An evaporative light scattering detector (ELSD) is a detector used in conjunction with high-performance liquid chromatography (HPLC), Ultra high-performance liquid chromatography (UHPLC), Purification liquid chromatography such as flash or preparative chromatography, countercurrent or centrifugal partition chromatographies and Supercritical Fluid chromatography (SFC). It is commonly used for analysis of compounds where UV detection might be a restriction and therefore used where compounds do not efficiently absorb UV radiation, such as sugars, antivirals, antibiotics, fatty acids, lipids, oils, phospholipids, polymers, surfactants, terpenoids and triglycerides. ELSDs is related to the charged aerosol detector (CAD) and like the CAD, falls under the category of destructive detectors.

An evaporative light scattering detector (ELSD) is able to detect all compound which are less volatile than the mobile phase, i.e. non volatile and semi-volatile compounds.

Principles of operation

ELSDs analyze solvent after elution from HPLC. As the eluent passes from an HPLC, it is mixed with an inert carrier gas and forced through a nebulizer, which separates the liquid into minute aerosolized droplets.

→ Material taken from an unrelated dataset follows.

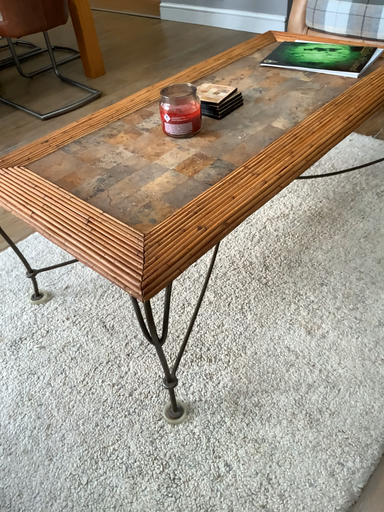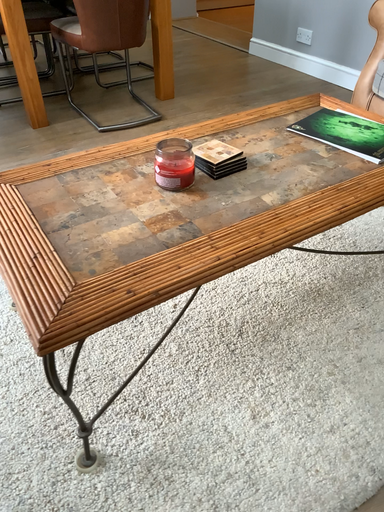 Question: Which way did the camera rotate in the video?

Choices:
 (A) rotated left
 (B) rotated right

Answer: (A)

These droplets then pass into a heated drift tube, where the mobile phase solvent is evaporated off. As the mobile phase evaporates, the droplets become smaller and smaller until all that is left is minute particles of dried analyte. These particles are pushed through the drift tube by the carrier gas to the detection region. In this region, a beam of light crosses the column of analyte and the scattering of light is measured by a photodiode or photomultiplier tube. The detector's output is non-linear across more than one order of magnitude and proper calibration is required for quantitative analysis.